Michael Lewis <mlewis@xxxxxxxxxxx> · Tue, 23 Jun 2020 11:33:26 -0600

> > On 23/06/2020 14:42, Klaudie Willis wrote:

> >

> > > I got my first hint of why this problem occurs when I looked at the

> > > statistics.  For the column in question, "instrument_ref" the

> > > statistics claimed it to be:

> > > The default_statistics_target=500, and analyze has been run.

> > > select * from pg_stats where attname like 'instr%_ref'; -- Result:

> > > 40.000

> > > select count(distinct instrumentid_ref) from bigtable -- Result: 33

> > > 385 922 (!!)That is an astonishing difference of almost a 1000X.
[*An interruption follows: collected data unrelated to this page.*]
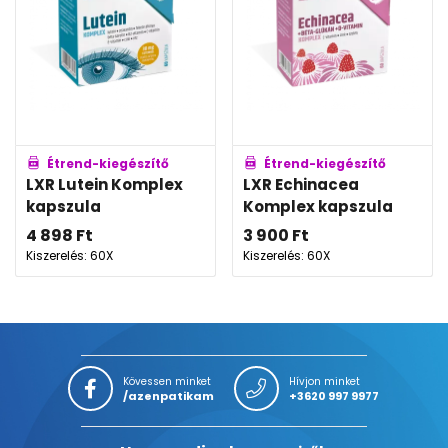
Étrend-kiegészítő
Étrend-kiegészítő
LXR Lutein Komplex
LXR Echinacea
kapszula
Komplex kapszula
4 898
Ft
3 900
Ft
Kiszerelés: 60X
Kiszerelés: 60X
Kövessen minket
Hívjon minket
/azenpatikam
+3620 997 9977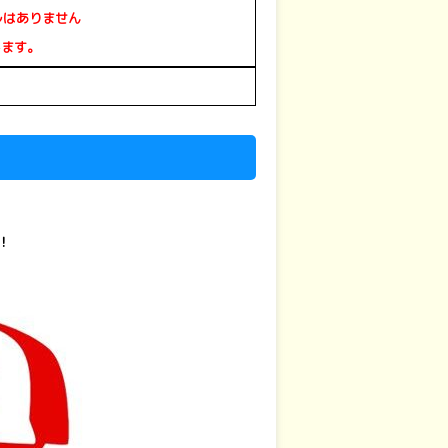
ルはありません
します。
！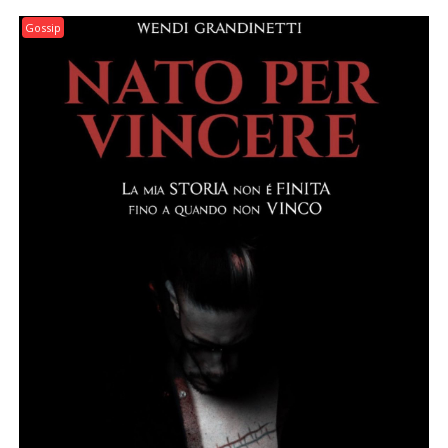
Gossip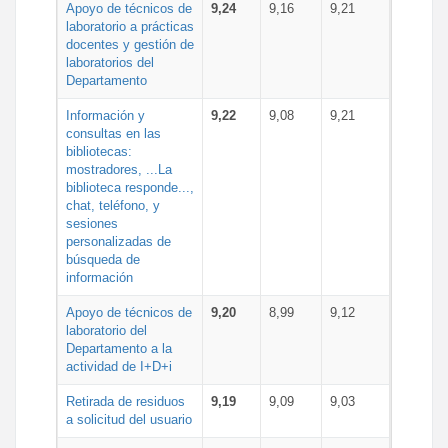
Apoyo de técnicos de
9,24
9,16
9,21
laboratorio a prácticas
docentes y gestión de
laboratorios del
Departamento
Información y
9,22
9,08
9,21
consultas en las
bibliotecas:
mostradores, ...La
biblioteca responde...,
chat, teléfono, y
sesiones
personalizadas de
búsqueda de
información
Apoyo de técnicos de
9,20
8,99
9,12
laboratorio del
Departamento a la
actividad de I+D+i
Retirada de residuos
9,19
9,09
9,03
a solicitud del usuario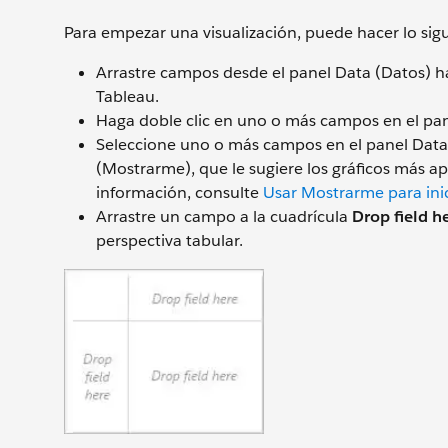
Para empezar una visualización, puede hacer lo sigu
Arrastre campos desde el panel Data (Datos) has
Tableau.
Haga doble clic en uno o más campos en el pan
Seleccione uno o más campos en el panel Data (
(Mostrarme), que le sugiere los gráficos más 
información, consulte
Usar Mostrarme para inic
Arrastre un campo a la cuadrícula
Drop field h
perspectiva tabular.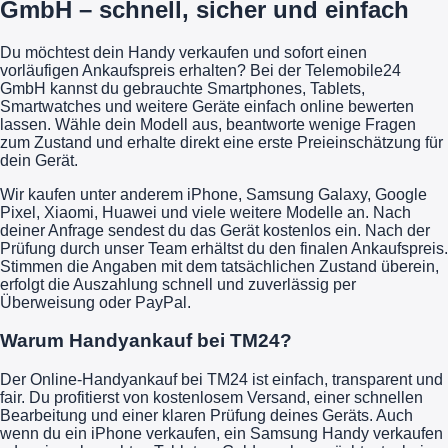
GmbH – schnell, sicher und einfach
Du möchtest dein Handy verkaufen und sofort einen
vorläufigen Ankaufspreis erhalten? Bei der Telemobile24
GmbH kannst du gebrauchte Smartphones, Tablets,
Smartwatches und weitere Geräte einfach online bewerten
lassen. Wähle dein Modell aus, beantworte wenige Fragen
zum Zustand und erhalte direkt eine erste Preieinschätzung für
dein Gerät.
Wir kaufen unter anderem iPhone, Samsung Galaxy, Google
Pixel, Xiaomi, Huawei und viele weitere Modelle an. Nach
deiner Anfrage sendest du das Gerät kostenlos ein. Nach der
Prüfung durch unser Team erhältst du den finalen Ankaufspreis.
Stimmen die Angaben mit dem tatsächlichen Zustand überein,
erfolgt die Auszahlung schnell und zuverlässig per
Überweisung oder PayPal.
Warum Handyankauf bei TM24?
Der Online-Handyankauf bei TM24 ist einfach, transparent und
fair. Du profitierst von kostenlosem Versand, einer schnellen
Bearbeitung und einer klaren Prüfung deines Geräts. Auch
wenn du ein iPhone verkaufen, ein Samsung Handy verkaufen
Try something like this to check how representative those "most common values" are. If you have n_distinct very low compared to reality and also the fraction of the table that the "most common" values are claiming to cover is low, then you can get very bad estimates when querying for values that are not in the MCVs list. The planner will assume an even distribution for other values and that may be much much higher or lower than reality. That is, if you have statistics target of 100 like normal, and those cover 5% of the table, and you have ndistinct value of 500, then the other 400 values are assumed to evenly cover that 95% of the table so each value would be .95/400 * reltuples as an estimate. If your real count of distinct values is 40000 then the number of values you expect to get for each value in your IN clause drops hugely.

Using a custom ndistinct will dramatically impact the estimates that the planner is using to make the decision of index vs sequential scan. Also, if the custom ndistinct and the actual distinct count vary by 2x or 10x as your data grows, it matters very little IMO as compared to relying on the sample taken by (auto)analyze job being off by a factor of 1000x or even 100x as you have experienced.

SELECT
	( SELECT SUM (x) FROM UNNEST (most_common_freqs) x ) frac_MCV,
	tablename,
	attname,
	inherited,
	null_frac,
	n_distinct,
	array_length(most_common_vals,1) n_mcv,
	array_length(histogram_bounds,1) n_hist,
	correlation,
	*
FROM pg_stats
WHERE
	schemaname = 'public'
	AND tablename=‘table’
	AND attname=‘column’;